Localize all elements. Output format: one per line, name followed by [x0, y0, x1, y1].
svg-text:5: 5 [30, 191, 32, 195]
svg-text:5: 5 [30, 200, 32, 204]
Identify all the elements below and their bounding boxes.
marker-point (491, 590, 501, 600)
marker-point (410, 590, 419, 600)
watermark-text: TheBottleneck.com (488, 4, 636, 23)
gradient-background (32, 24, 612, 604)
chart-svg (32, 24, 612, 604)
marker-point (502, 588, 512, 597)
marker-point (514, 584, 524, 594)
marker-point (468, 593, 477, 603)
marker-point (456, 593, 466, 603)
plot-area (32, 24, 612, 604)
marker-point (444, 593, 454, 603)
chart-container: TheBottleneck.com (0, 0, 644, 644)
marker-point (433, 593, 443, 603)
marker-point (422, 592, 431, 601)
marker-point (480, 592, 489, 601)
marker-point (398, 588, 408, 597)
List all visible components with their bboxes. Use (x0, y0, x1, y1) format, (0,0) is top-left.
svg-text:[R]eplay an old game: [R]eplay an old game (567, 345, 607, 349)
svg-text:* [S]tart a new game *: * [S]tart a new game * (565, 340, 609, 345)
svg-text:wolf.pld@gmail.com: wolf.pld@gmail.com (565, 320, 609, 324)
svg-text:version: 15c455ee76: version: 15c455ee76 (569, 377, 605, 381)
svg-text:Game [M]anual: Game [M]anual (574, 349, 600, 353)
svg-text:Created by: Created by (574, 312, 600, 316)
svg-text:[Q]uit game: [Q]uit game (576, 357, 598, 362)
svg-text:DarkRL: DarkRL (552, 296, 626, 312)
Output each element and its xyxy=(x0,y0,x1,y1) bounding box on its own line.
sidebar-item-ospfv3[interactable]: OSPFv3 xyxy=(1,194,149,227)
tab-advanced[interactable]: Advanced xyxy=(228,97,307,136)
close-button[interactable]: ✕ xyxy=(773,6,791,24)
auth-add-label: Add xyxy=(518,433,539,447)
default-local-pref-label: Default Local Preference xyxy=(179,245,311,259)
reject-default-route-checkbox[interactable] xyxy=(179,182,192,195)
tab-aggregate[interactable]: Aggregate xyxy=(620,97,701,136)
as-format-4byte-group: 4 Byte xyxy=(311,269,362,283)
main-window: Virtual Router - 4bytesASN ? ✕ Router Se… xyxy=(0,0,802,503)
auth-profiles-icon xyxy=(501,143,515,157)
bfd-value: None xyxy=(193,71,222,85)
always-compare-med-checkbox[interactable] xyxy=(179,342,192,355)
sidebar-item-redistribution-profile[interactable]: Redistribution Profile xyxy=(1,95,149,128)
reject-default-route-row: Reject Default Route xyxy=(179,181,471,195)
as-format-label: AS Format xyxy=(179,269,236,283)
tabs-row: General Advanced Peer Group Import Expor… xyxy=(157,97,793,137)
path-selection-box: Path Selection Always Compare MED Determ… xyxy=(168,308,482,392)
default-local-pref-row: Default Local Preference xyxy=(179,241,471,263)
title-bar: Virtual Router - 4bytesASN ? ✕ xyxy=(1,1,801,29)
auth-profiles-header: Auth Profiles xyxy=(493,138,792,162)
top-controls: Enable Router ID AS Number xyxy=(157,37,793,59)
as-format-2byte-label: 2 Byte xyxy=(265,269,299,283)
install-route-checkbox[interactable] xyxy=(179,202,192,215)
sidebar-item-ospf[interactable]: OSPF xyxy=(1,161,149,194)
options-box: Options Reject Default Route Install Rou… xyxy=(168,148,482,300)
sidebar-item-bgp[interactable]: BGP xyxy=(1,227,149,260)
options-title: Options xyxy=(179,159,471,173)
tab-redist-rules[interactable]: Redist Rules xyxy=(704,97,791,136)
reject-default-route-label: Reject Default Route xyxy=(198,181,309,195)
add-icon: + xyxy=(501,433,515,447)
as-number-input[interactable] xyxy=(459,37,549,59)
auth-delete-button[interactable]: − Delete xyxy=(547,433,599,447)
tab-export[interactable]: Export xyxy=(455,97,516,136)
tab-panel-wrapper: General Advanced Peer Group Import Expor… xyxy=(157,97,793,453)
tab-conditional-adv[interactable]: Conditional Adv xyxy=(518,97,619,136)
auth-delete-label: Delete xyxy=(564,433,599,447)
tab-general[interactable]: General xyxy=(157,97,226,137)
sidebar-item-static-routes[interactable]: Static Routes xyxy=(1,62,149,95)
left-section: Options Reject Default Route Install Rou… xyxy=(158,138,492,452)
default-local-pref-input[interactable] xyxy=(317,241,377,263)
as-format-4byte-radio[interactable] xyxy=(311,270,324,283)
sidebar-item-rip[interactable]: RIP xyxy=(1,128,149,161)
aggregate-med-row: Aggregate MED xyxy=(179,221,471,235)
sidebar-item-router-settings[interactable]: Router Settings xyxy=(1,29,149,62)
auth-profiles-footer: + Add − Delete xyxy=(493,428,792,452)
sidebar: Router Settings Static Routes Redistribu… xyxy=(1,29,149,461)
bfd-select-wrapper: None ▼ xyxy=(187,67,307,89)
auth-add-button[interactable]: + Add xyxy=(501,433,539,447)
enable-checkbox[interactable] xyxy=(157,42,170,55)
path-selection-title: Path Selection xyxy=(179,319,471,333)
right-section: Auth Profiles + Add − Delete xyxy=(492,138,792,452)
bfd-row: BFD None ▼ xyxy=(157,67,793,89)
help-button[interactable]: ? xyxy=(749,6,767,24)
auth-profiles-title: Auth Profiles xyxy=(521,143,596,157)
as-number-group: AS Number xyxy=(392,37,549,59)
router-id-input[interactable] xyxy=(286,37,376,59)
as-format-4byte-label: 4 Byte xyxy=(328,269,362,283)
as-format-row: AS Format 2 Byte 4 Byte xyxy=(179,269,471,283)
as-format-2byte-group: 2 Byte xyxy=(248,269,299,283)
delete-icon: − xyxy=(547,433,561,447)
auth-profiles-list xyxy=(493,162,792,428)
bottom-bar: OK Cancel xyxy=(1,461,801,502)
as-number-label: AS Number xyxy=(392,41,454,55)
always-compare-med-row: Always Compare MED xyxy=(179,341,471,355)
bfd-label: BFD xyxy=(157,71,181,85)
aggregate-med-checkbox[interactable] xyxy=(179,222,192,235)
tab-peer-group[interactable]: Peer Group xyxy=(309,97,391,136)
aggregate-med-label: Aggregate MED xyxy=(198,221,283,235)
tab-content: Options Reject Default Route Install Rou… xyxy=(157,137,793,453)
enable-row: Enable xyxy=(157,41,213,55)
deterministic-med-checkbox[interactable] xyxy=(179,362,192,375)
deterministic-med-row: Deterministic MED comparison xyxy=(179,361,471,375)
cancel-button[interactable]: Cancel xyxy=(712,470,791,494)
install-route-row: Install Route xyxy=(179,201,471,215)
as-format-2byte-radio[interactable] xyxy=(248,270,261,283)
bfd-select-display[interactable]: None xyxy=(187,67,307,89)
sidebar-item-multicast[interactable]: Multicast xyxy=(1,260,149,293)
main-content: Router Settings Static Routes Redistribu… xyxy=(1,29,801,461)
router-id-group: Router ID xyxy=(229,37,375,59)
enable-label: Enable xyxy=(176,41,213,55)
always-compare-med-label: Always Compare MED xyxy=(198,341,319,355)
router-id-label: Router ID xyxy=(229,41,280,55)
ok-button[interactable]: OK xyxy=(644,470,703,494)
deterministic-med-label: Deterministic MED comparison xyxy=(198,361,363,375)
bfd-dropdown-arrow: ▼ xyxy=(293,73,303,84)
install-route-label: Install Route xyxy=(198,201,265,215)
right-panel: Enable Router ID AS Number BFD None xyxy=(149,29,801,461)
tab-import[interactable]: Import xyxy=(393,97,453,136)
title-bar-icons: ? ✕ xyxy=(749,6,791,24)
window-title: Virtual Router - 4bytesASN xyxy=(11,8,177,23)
○ ○ ○ ○ ○ ○ ○
- _Problem_: Among the records above, find the lines that contain "elements" and copy every one.

- _Exercise output_:
Localize all elements. Output format: one per line, name followed by [x0, y0, x1, y1].
Identify all the elements below and their bounding boxes.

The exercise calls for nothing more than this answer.